[How to complete this task]:
Copy out each line of the data that contains "visa".

[Items from a dataset]
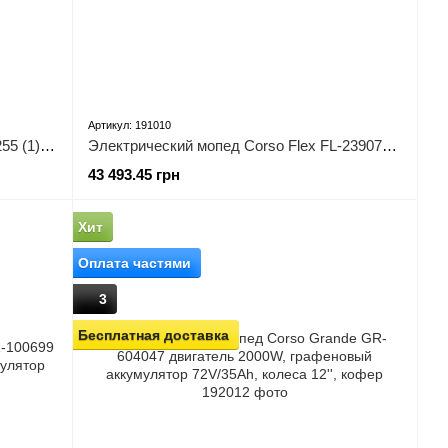
Артикул: 191010
Электрический мопед YADEA GT60/255 (1) двигатель 2400W, аккумулятор графеновый 72V/38Ah
Электрический мопед Corso Flex FL-239072-1(1), двигатель 1800W, аккумулятор графеновый 72V/35Ah
43 493.45 грн
Хит
Оплата частями
3
Бесплатная доставка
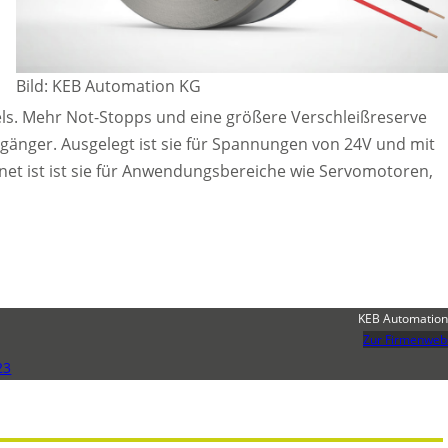
Bild: KEB Automation KG
s. Mehr Not-Stopps und eine größere Verschleißreserve
änger. Ausgelegt ist sie für Spannungen von 24V und mit
t ist ist sie für Anwendungsbereiche wie Servomotoren,
KEB Automation
Zur Firmenweb
23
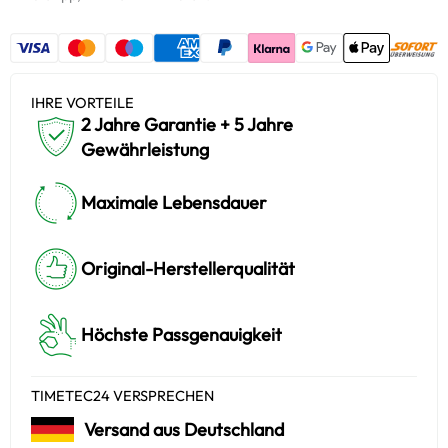
IHRE VORTEILE
2 Jahre Garantie + 5 Jahre
Gewährleistung
Maximale Lebensdauer
Original-Herstellerqualität
Höchste Passgenauigkeit
TIMETEC24 VERSPRECHEN
Versand aus Deutschland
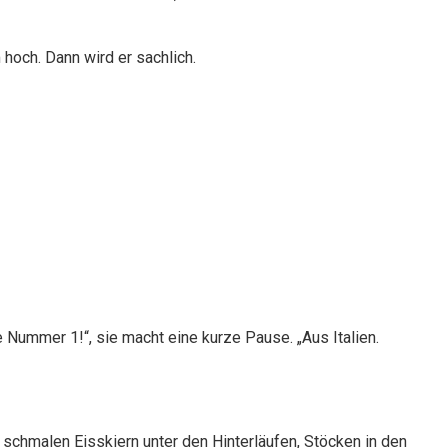
 hoch. Dann wird er sachlich.
e Nummer 1!“, sie macht eine kurze Pause. „Aus Italien.
schmalen Eisskiern unter den Hinterläufen, Stöcken in den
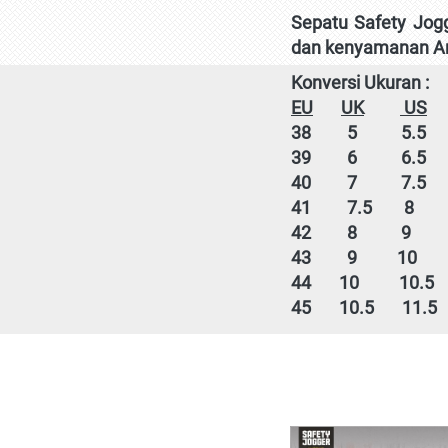
Sepatu Safety Jog
dan kenyamanan And
Konversi Ukuran :
EU
UK
 US
38
        5           5.5    
39
      6           6.5   
40
        7           7.5    
41
        7.5        8      
42
        8           9       
43
        9          10      
44  
    10          10.5  
45
      10.5       11.5  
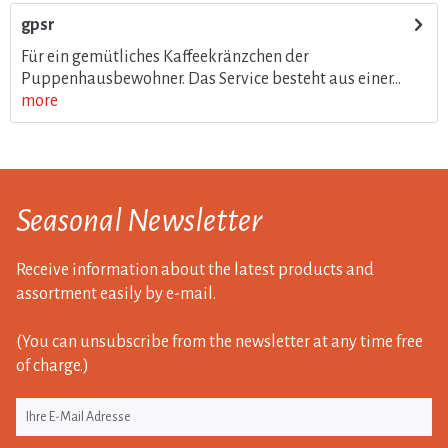
gpsr
Für ein gemütliches Kaffeekränzchen der
Puppenhausbewohner. Das Service besteht aus einer...
more
Seasonal Newsletter
Receive information about the latest products and
assortment easily by e-mail.
(You can unsubscribe from the newsletter at any time free
of charge.)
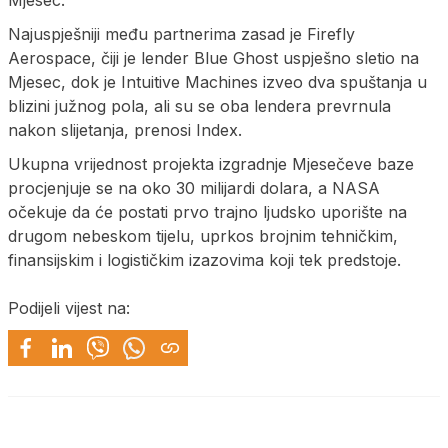
Mjesec.
Najuspješniji među partnerima zasad je Firefly
Aerospace, čiji je lender Blue Ghost uspješno sletio na
Mjesec, dok je Intuitive Machines izveo dva spuštanja u
blizini južnog pola, ali su se oba lendera prevrnula
nakon slijetanja, prenosi Index.
Ukupna vrijednost projekta izgradnje Mjesečeve baze
procjenjuje se na oko 30 milijardi dolara, a NASA
očekuje da će postati prvo trajno ljudsko uporište na
drugom nebeskom tijelu, uprkos brojnim tehničkim,
finansijskim i logističkim izazovima koji tek predstoje.
Podijeli vijest na:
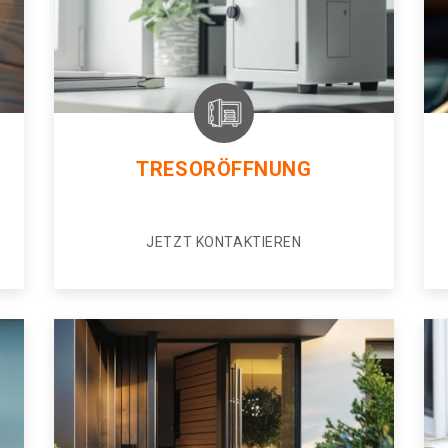
TRESORÖFFNUNG
JETZT KONTAKTIEREN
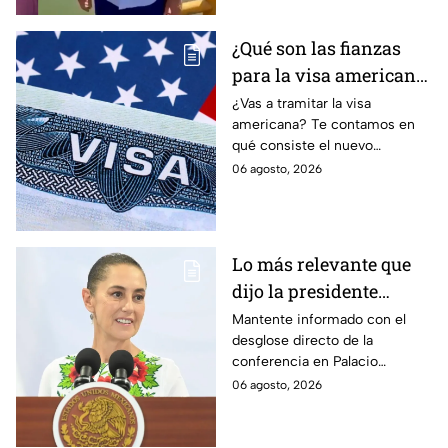
¿Qué son las fianzas
para la visa americana
y por qué causan tanta
¿Vas a tramitar la visa
americana? Te contamos en
controversia?
qué consiste el nuevo
programa de fianzas
06 agosto, 2026
reembolsables de hasta 15 mil
dólares y a qué países aplica.
Lo más relevante que
dijo la presidente
Claudia Sheinbaum
Mantente informado con el
desglose directo de la
hoy jueves 6 de agosto
conferencia en Palacio
en la mañanera
Nacional este jueves 6 de
06 agosto, 2026
agosto. Descubre las medidas
anunciadas por la presidente
en tiempo real.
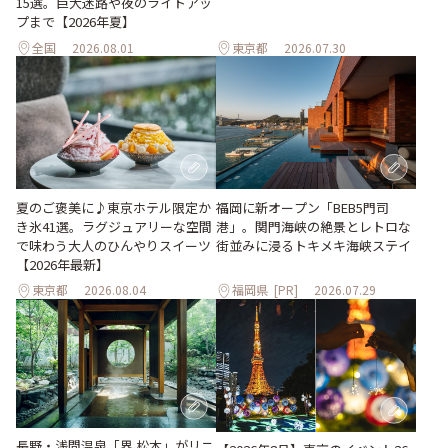
15選。巨大迷路や夜のライトアッ
プまで【2026年夏】
全国
2026.08.01
東京都
2026.07.30
夏のご褒美に♪東京ホテル限定か
福岡に新オープン「BEB5門司
き氷41選。ラグジュアリーな空間
港」。関門海峡の絶景とレトロな
で味わう大人のひんやりスイーツ
街並みに浸るトキメキ海峡ステイ
【2026年最新】
東京都
2026.08.04
福岡県
[PR]
2026.07.29
長野・浅間温泉「界 松本」がリニ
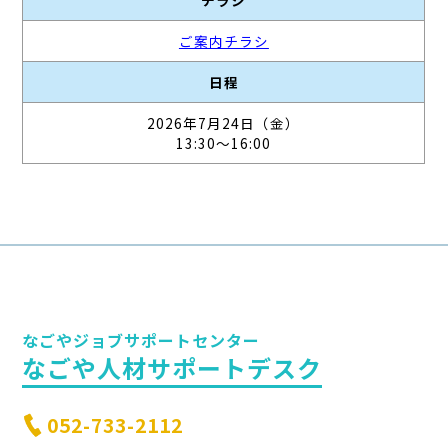
チラシ
ご案内チラシ
日程
2026年7月24日（金）
13:30～16:00
なごやジョブサポートセンター
なごや人材サポートデスク
052-733-2112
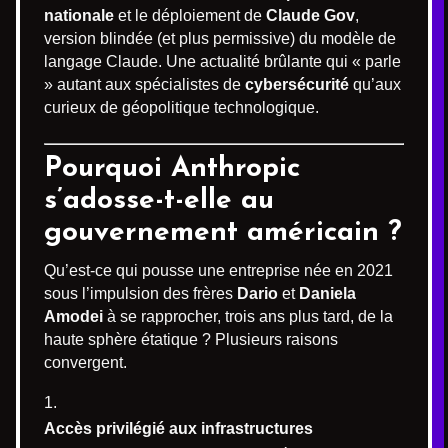
nationale
et le déploiement de
Claude Gov
,
version blindée (et plus permissive) du modèle de
langage Claude. Une actualité brûlante qui « parle
» autant aux spécialistes de
cybersécurité
qu’aux
curieux de géopolitique technologique.
Pourquoi Anthropic
s’adosse-t-elle au
gouvernement américain ?
Qu’est-ce qui pousse une entreprise née en 2021
sous l’impulsion des frères
Dario
et
Daniela
Amodei
à se rapprocher, trois ans plus tard, de la
haute sphère étatique ? Plusieurs raisons
convergent.
Accès privilégié aux infrastructures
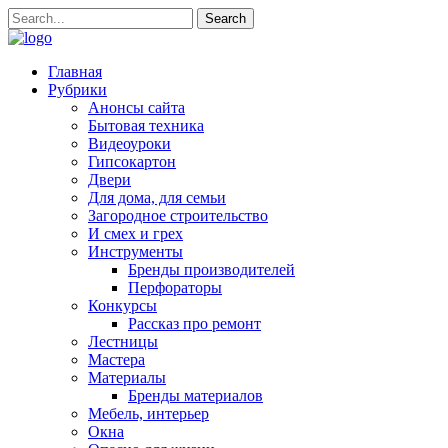
Главная
Рубрики
Анонсы сайта
Бытовая техника
Видеоуроки
Гипсокартон
Двери
Для дома, для семьи
Загородное строительство
И смех и грех
Инструменты
Бренды производителей
Перфораторы
Конкурсы
Рассказ про ремонт
Лестницы
Мастера
Материалы
Бренды материалов
Мебель, интерьер
Окна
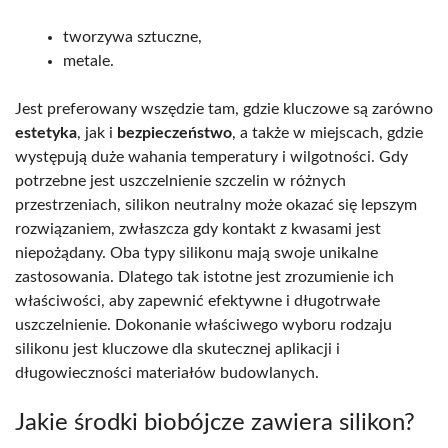
tworzywa sztuczne,
metale.
Jest preferowany wszędzie tam, gdzie kluczowe są zarówno
estetyka
, jak i
bezpieczeństwo
, a także w miejscach, gdzie
występują duże wahania temperatury i wilgotności. Gdy
potrzebne jest uszczelnienie szczelin w różnych
przestrzeniach, silikon neutralny może okazać się lepszym
rozwiązaniem, zwłaszcza gdy kontakt z kwasami jest
niepożądany. Oba typy silikonu mają swoje unikalne
zastosowania. Dlatego tak istotne jest zrozumienie ich
właściwości, aby zapewnić efektywne i długotrwałe
uszczelnienie. Dokonanie właściwego wyboru rodzaju
silikonu jest kluczowe dla skutecznej aplikacji i
długowieczności materiałów budowlanych.
Jakie środki biobójcze zawiera silikon?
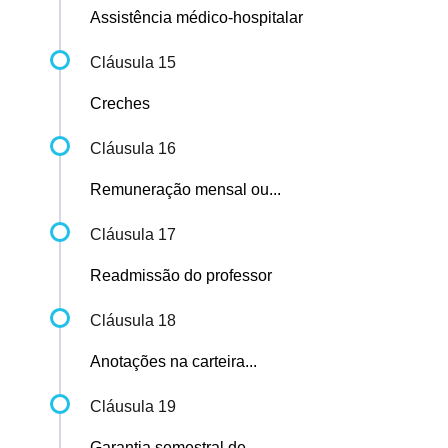
Assistência médico-hospitalar
Cláusula 15
Creches
Cláusula 16
Remuneração mensal ou...
Cláusula 17
Readmissão do professor
Cláusula 18
Anotações na carteira...
Cláusula 19
Garantia semestral de...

[Answer section]:
para la visa americana
¿Vas a tramitar la visa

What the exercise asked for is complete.